Despite the endurance of global economic stresses, a surprising number of risk managers rely on their own intuition and experience rather than external data. Aon’s 2009 Global Risk Management Survey found that out of 551 respondents, an astonishing 40 percent chose senior management and intuition as their primary means of identifying risk, and 35 percent also chose this method as their primary means of assessing risk. With potential risks becoming absolute realities for companies across various industries, now is an especially dangerous time to make risk management decisions—which ultimately come down to numbers—without empirical data such as analytics.

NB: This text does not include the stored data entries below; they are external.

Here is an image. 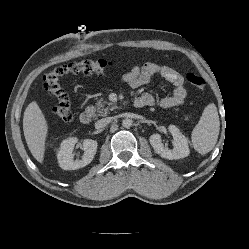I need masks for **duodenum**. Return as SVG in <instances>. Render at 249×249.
Segmentation results:
<instances>
[{
  "mask_svg": "<svg viewBox=\"0 0 249 249\" xmlns=\"http://www.w3.org/2000/svg\"><path fill=\"white\" fill-rule=\"evenodd\" d=\"M141 102L142 100H138L137 102H135V106L138 107L137 105H139ZM138 108H141V107H138ZM92 115H93V112L89 109L83 111L80 115V122L82 124H89L92 119Z\"/></svg>",
  "mask_w": 249,
  "mask_h": 249,
  "instance_id": "duodenum-1",
  "label": "duodenum"
}]
</instances>
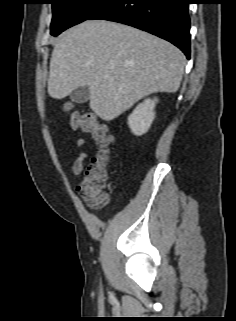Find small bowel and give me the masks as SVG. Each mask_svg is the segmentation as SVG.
<instances>
[{
	"label": "small bowel",
	"mask_w": 236,
	"mask_h": 321,
	"mask_svg": "<svg viewBox=\"0 0 236 321\" xmlns=\"http://www.w3.org/2000/svg\"><path fill=\"white\" fill-rule=\"evenodd\" d=\"M78 146L81 147L84 144L83 139H79L77 142ZM87 155L84 152H80L77 158L75 159L73 165H72V172L74 175H80L84 168V161L86 159Z\"/></svg>",
	"instance_id": "small-bowel-1"
}]
</instances>
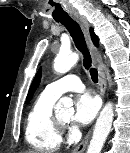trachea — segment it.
I'll return each mask as SVG.
<instances>
[{"mask_svg":"<svg viewBox=\"0 0 130 153\" xmlns=\"http://www.w3.org/2000/svg\"><path fill=\"white\" fill-rule=\"evenodd\" d=\"M56 22L63 24L69 31L76 48L83 54V63L86 70H89L91 79L94 83L98 82V72L92 67V61L90 53L86 46V41L83 32L79 24L70 16H66L60 19H56Z\"/></svg>","mask_w":130,"mask_h":153,"instance_id":"1","label":"trachea"}]
</instances>
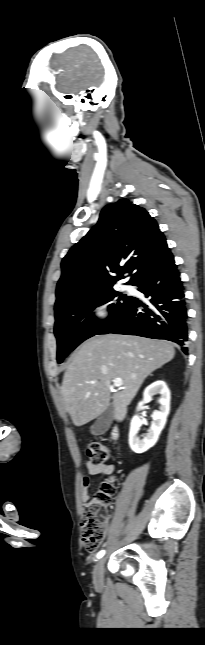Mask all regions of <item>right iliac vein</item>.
<instances>
[{
    "label": "right iliac vein",
    "instance_id": "obj_1",
    "mask_svg": "<svg viewBox=\"0 0 205 645\" xmlns=\"http://www.w3.org/2000/svg\"><path fill=\"white\" fill-rule=\"evenodd\" d=\"M104 564H105V558H101L98 560L94 568L93 579H94V584L97 587H100L103 584Z\"/></svg>",
    "mask_w": 205,
    "mask_h": 645
}]
</instances>
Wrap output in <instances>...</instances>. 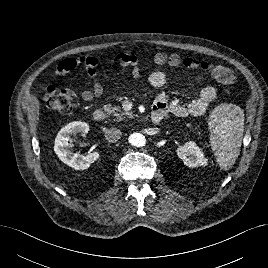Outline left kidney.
<instances>
[{
    "mask_svg": "<svg viewBox=\"0 0 268 268\" xmlns=\"http://www.w3.org/2000/svg\"><path fill=\"white\" fill-rule=\"evenodd\" d=\"M177 155L188 167L195 168L207 164V159L204 157L203 152L193 141H189L183 146H179Z\"/></svg>",
    "mask_w": 268,
    "mask_h": 268,
    "instance_id": "1",
    "label": "left kidney"
}]
</instances>
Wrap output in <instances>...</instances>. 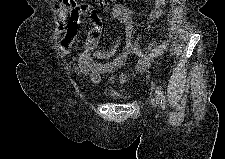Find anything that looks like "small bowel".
Returning a JSON list of instances; mask_svg holds the SVG:
<instances>
[{
  "label": "small bowel",
  "instance_id": "1",
  "mask_svg": "<svg viewBox=\"0 0 225 159\" xmlns=\"http://www.w3.org/2000/svg\"><path fill=\"white\" fill-rule=\"evenodd\" d=\"M163 2L156 3L152 13L153 18H157L162 13ZM112 15L122 24L123 31L116 42L107 50L97 49L102 32V21L94 7L90 5L68 4L58 7L55 10V30L54 38H60L58 50L62 55L67 54L77 38L81 17L87 16L92 27L88 31L83 50L79 57L81 66L77 73L85 74L98 84L105 74L114 73L130 55L138 57L135 66L118 76L122 82L128 81L133 75L144 73L149 67L150 61L162 55L168 48V41L153 42L144 51L139 46V38L134 36L133 21L131 12L124 6L116 4L111 7ZM125 39L123 53L115 57L122 40ZM115 76H111L109 81H114Z\"/></svg>",
  "mask_w": 225,
  "mask_h": 159
}]
</instances>
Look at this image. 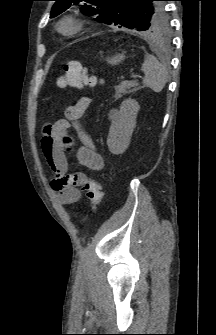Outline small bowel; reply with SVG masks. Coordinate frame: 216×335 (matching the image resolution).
Segmentation results:
<instances>
[{
	"label": "small bowel",
	"mask_w": 216,
	"mask_h": 335,
	"mask_svg": "<svg viewBox=\"0 0 216 335\" xmlns=\"http://www.w3.org/2000/svg\"><path fill=\"white\" fill-rule=\"evenodd\" d=\"M90 104V98L81 97L65 110L64 118L43 127L41 148L53 174L51 188L57 193L58 200L63 205L76 203L81 199L80 187L86 178L82 173L68 174V162L62 141L68 137L70 123L76 126L82 142L77 153L78 161L94 171H101L104 165L102 157L95 150L90 135L81 125V121L87 117Z\"/></svg>",
	"instance_id": "small-bowel-1"
}]
</instances>
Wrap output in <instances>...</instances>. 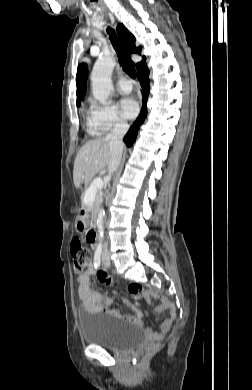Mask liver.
<instances>
[{
    "label": "liver",
    "instance_id": "6515ba94",
    "mask_svg": "<svg viewBox=\"0 0 252 390\" xmlns=\"http://www.w3.org/2000/svg\"><path fill=\"white\" fill-rule=\"evenodd\" d=\"M110 145L106 138L87 142L78 152L73 169V181L76 188L88 183L110 161Z\"/></svg>",
    "mask_w": 252,
    "mask_h": 390
}]
</instances>
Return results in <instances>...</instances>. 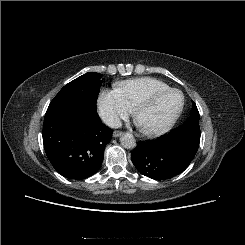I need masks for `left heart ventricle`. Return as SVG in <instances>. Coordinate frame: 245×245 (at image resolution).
Segmentation results:
<instances>
[{
  "instance_id": "b2bd125f",
  "label": "left heart ventricle",
  "mask_w": 245,
  "mask_h": 245,
  "mask_svg": "<svg viewBox=\"0 0 245 245\" xmlns=\"http://www.w3.org/2000/svg\"><path fill=\"white\" fill-rule=\"evenodd\" d=\"M181 100V95L177 92L158 98L140 110L137 124L146 129L160 126L174 115L181 105Z\"/></svg>"
}]
</instances>
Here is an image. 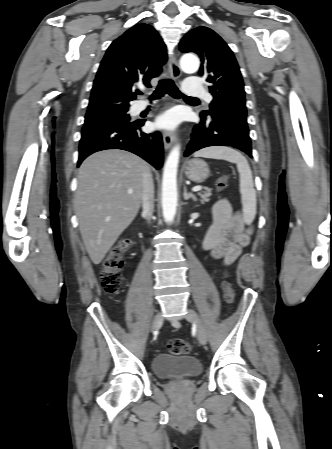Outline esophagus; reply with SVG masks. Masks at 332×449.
<instances>
[{
    "mask_svg": "<svg viewBox=\"0 0 332 449\" xmlns=\"http://www.w3.org/2000/svg\"><path fill=\"white\" fill-rule=\"evenodd\" d=\"M169 72L174 80L179 79L181 76V70L179 68L175 55H173L169 59ZM175 140H176L175 133L166 131L163 132V143L166 150H168L174 144Z\"/></svg>",
    "mask_w": 332,
    "mask_h": 449,
    "instance_id": "esophagus-1",
    "label": "esophagus"
}]
</instances>
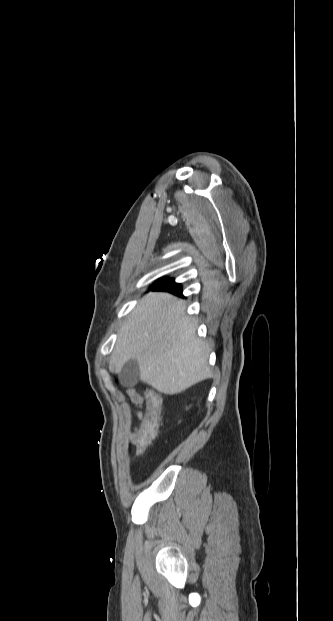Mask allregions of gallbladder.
Returning a JSON list of instances; mask_svg holds the SVG:
<instances>
[{"instance_id": "obj_1", "label": "gallbladder", "mask_w": 333, "mask_h": 621, "mask_svg": "<svg viewBox=\"0 0 333 621\" xmlns=\"http://www.w3.org/2000/svg\"><path fill=\"white\" fill-rule=\"evenodd\" d=\"M139 375L140 370L137 361L130 359L123 365L121 371L118 373V378L121 384L131 387L137 384Z\"/></svg>"}]
</instances>
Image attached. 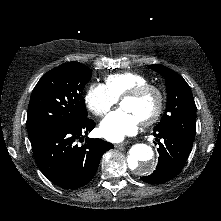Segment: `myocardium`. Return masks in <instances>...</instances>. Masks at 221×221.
Here are the masks:
<instances>
[{
	"instance_id": "obj_1",
	"label": "myocardium",
	"mask_w": 221,
	"mask_h": 221,
	"mask_svg": "<svg viewBox=\"0 0 221 221\" xmlns=\"http://www.w3.org/2000/svg\"><path fill=\"white\" fill-rule=\"evenodd\" d=\"M148 93H154L156 95L157 104L154 112L147 118L141 120V124L143 125H150L156 122L161 116L164 107V95L161 89L154 84L147 83L131 89L120 98V103H121L124 99L140 98Z\"/></svg>"
}]
</instances>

YOU CAN'T QUANTIFY "GOING WITH YOUR GUT"
Individuals who are motivated by their own historical experience or a “gut feeling” when making risk management decisions either tend to dislike data or don’t have access to it. These risk managers lean toward a more subjective method, especially in organizations with smaller revenue. According to the survey, about half of organizations with a revenue of USD18 billion or less use senior experience or intuition as their primary method to either identify or assess risk, while that percentage decreases to about 25 percent for larger organizations with a revenue of USD25 billion or more. The reliance on intuition or experience can easily be explained by the smaller amount of resources available to small organizations, but this doesn’t validate this tendency. Indeed, without analytics, the risk manager cannot know if intuition has any objective basis.
Dennis McLaughlin, CEO of the Aon Center for Innovation & Analytics in Dublin, reflects on this conundrum, explaining, “Analytics can be quite difficult to get your arms around, and these risk managers are in their comfort zone with their intuition. But how can they validate their intuition if they don’t have some kind of fact-based empirical way of thinking about risk?”
RELYING SOLELY ON INSTINCT HAS ITS PROBLEMS
Unfortunately, that comfort zone can throw an organization into uncomfortable territory. For instance, the power crisis in the California energy market during the late 1990s underscores the potential consequences of overlooking analytical data. The energy traders, who were accustomed to a regulated environment in which the price remained stable, continued to trade on intuition after deregulation. They didn’t consult basic analytics to foresee the results of price hikes, which could occur during peak times, such as on hot California days when air-conditioning would be maximized. Though the price could jump extremely within a day—or even an hour—traders made shortsighted decisions that ultimately contributed to the bankruptcy of utility companies and the power crisis that culminated in 2001. Analytics could have helped utilities understand the risks and potential future outcomes in order to devise a solution to help manage risks involved in energy deregulation.
In this case, as well as many others, the reliance on intuition and experience may simply be rooted in the inadequacy of a company’s data set. A limited data set can’t provide insights for worst-case scenarios. So senior management may find the most effective method of predicting risks involves constructing its own business intelligence analyses.
McLaughlin and Lambros Lambrou, CEO of Aon Analytics, agree that another threat to stability stems from companies expanding into new product or service sets, reaching into non-core-area risks. The mortgage crisis, for example, could have been lessened or prevented with analytics, since financial companies expanded into new loan areas without exploration of data. “I think the lessons of recent times have shown that as far as the business community is concerned, often it’s non-core activities that get companies into trouble,” Lambrou says.
ANALYTICS OPENS A WHOLE NEW DIMENSION
In the current economic climate, insurance purchase decisions must be carefully calculated and risk portfolios need to be scrutinized. “Obviously with the turmoil we’ve just had, risk has entered a whole new dimension,” Aon's McLaughlin says. That dimension supports risk profiles that are realistic and competitive.